[Saved entries]
=======
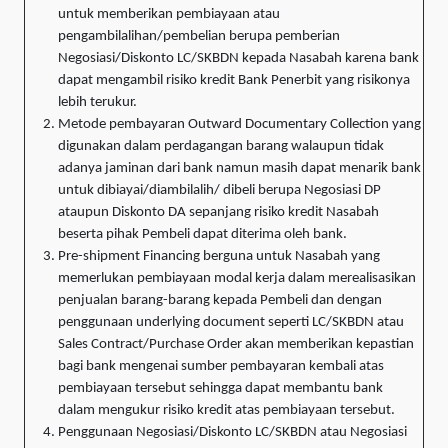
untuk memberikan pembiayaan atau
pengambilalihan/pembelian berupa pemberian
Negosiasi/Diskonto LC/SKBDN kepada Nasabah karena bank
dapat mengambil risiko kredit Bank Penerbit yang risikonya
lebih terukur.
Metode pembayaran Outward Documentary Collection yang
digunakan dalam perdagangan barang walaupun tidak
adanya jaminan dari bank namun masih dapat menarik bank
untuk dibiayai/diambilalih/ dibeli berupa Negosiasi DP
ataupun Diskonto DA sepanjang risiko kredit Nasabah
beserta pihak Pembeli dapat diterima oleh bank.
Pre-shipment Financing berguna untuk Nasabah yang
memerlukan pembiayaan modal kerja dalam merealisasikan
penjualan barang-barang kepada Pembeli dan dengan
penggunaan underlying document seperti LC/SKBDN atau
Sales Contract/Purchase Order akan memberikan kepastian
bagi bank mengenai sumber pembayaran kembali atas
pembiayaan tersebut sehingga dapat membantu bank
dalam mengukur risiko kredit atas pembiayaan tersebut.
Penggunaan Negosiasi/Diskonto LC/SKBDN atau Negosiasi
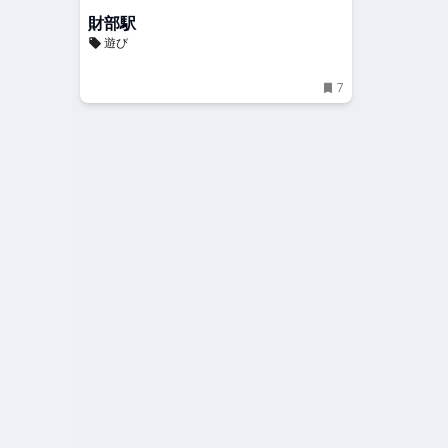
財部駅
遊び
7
=======
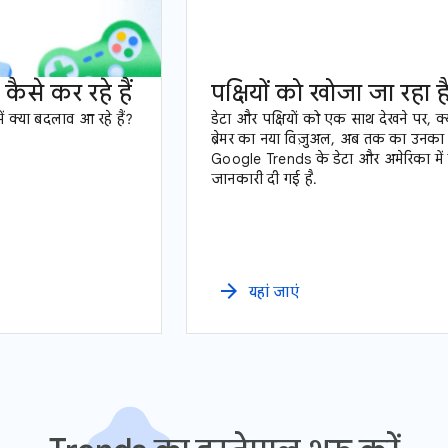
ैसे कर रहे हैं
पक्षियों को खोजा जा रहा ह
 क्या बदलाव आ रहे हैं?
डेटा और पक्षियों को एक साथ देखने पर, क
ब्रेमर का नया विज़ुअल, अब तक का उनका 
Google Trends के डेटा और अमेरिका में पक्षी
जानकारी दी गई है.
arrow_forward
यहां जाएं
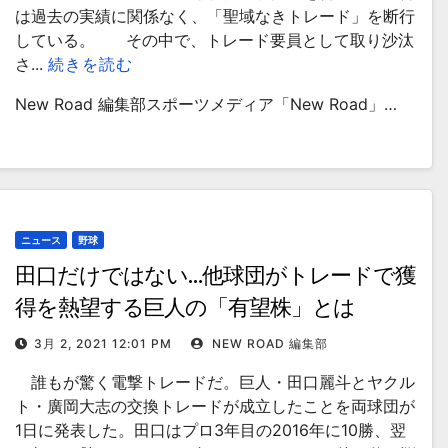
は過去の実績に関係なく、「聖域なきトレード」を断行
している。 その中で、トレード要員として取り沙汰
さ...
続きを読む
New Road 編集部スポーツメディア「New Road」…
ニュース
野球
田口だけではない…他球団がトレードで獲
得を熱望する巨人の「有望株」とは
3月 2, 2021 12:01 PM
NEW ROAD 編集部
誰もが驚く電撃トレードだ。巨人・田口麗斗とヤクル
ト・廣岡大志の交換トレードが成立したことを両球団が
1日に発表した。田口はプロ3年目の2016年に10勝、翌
=======
Report all lines above with "tersebut".

pembiayaan tersebut sehingga dapat membantu bank
dalam mengukur risiko kredit atas pembiayaan tersebut.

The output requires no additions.